### RAW DATA ###

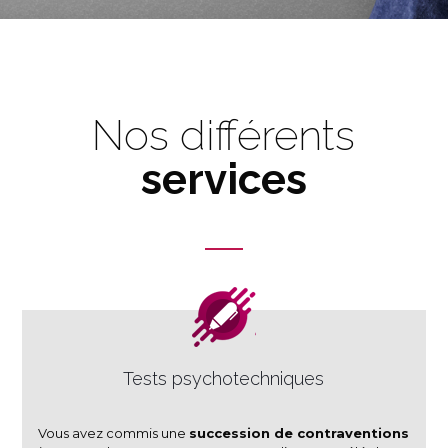
Nos différents
services
Tests psychotechniques
Vous avez commis une
succession de contraventions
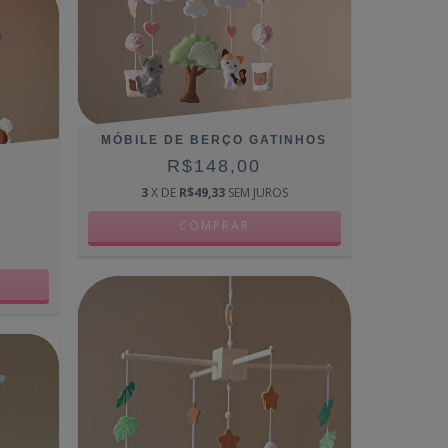
MÓBILE DE BERÇO GATINHOS
R$148,00
3
X DE
R$49,33
SEM JUROS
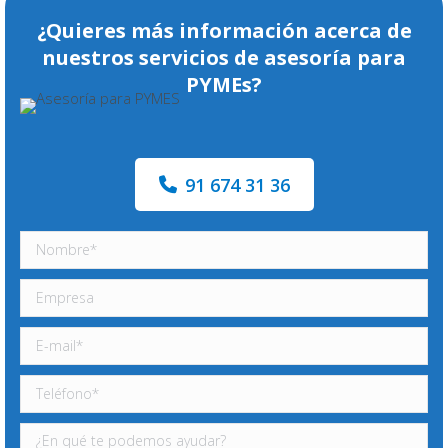
¿Quieres más información acerca de
nuestros servicios de asesoría para
PYMEs?
91 674 31 36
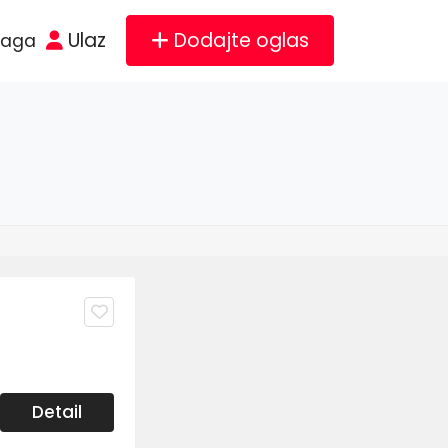
Ulaz
Dodajte oglas
raga
Detail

###

## WHAT TO PRODUCE
Set the entries down exactly, but not the pictures.

## RESPONSE FOR THIS EXERCISE
Nos différents
services
Tests psychotechniques
Vous avez commis une
succession de contraventions
MÓBILE DE BERÇO GATINHOS
R$148,00
3
X DE
R$49,33
SEM JUROS
¿Quieres más información acerca de
nuestros servicios de asesoría para
PYMEs?
91 674 31 36
Ulaz
Dodajte oglas
raga
Detail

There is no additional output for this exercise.